En el fondo del mar, en ese profundo silencio intenso y perturbador, ella no se permite pensar en nada que no sea vigilar a los tiburones y cazar langostas.

Ella en el fondo y él en la superficie permanecen unidos por un hilo mucho más firme que el de pescar. Los tirones que da la vida no van a lograr romperlo. 

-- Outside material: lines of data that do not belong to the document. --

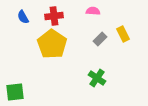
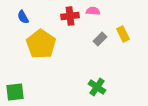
red cross: moved 16 px right
yellow pentagon: moved 11 px left
green cross: moved 9 px down
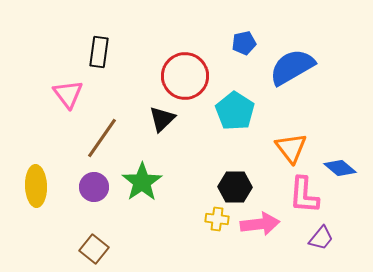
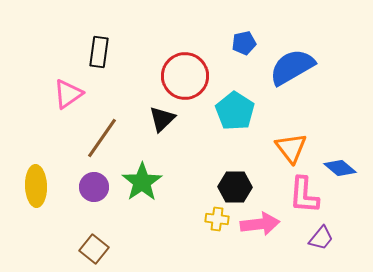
pink triangle: rotated 32 degrees clockwise
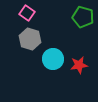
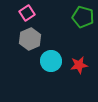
pink square: rotated 21 degrees clockwise
gray hexagon: rotated 20 degrees clockwise
cyan circle: moved 2 px left, 2 px down
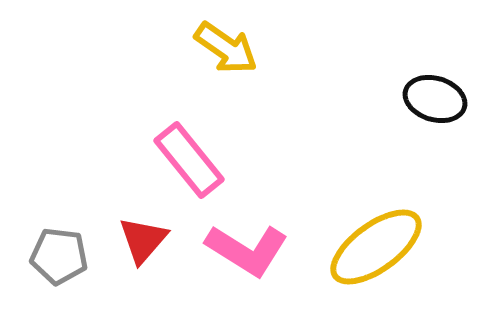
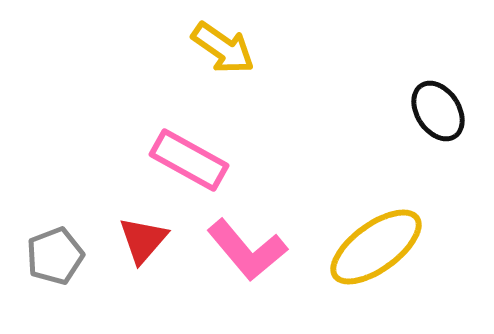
yellow arrow: moved 3 px left
black ellipse: moved 3 px right, 12 px down; rotated 40 degrees clockwise
pink rectangle: rotated 22 degrees counterclockwise
pink L-shape: rotated 18 degrees clockwise
gray pentagon: moved 4 px left; rotated 28 degrees counterclockwise
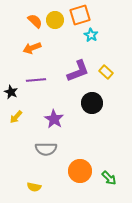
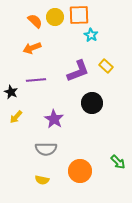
orange square: moved 1 px left; rotated 15 degrees clockwise
yellow circle: moved 3 px up
yellow rectangle: moved 6 px up
green arrow: moved 9 px right, 16 px up
yellow semicircle: moved 8 px right, 7 px up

Al principio, mucho antes de que se cruzaran sus estelas en el mar, él ya pescaba. En mares y ríos. Ella ya buceaba. En mares y océanos. 

Pero no lo sabían.

De pronto, ella asoma la cabeza, sale a la superficie donde él está pescando. Le sonríe y se zambulle de nuevo. Él espera, paciente, durante horas, semanas, meses. Cree que la ha perdido.

Ella lo observa desde el fondo. Cada día bucea en las mismas aguas que él pesca. Se aproxima despacio. Sin salir a la superficie. Quiere averiguar cuánto tiempo será él capaz de esperar. Ella todavía no sabe que él está dispuesto a esperarla eternamente. 

Un día tras otro, sin rastro de desaliento, él se prepara para volver al mismo lugar donde la vio surgir de las aguas. 

—¿Y no te aburre esperar tantas horas?

—Merecerá la pena 

Ha cambiado la respuesta. 

Un día él percibe una sombra moviéndose alrededor de sus cañas. En círculo. Ella se ha acercado demasiado. En un golpe de aletas trata de escabullirse, pero ya no puede. Él se ha tirado al agua. La atrae hasta la superficie.

Y, juntos, seguirán nadando hasta el fin de los tiempos.

Para Carmen, en recuerdo de Aurelio.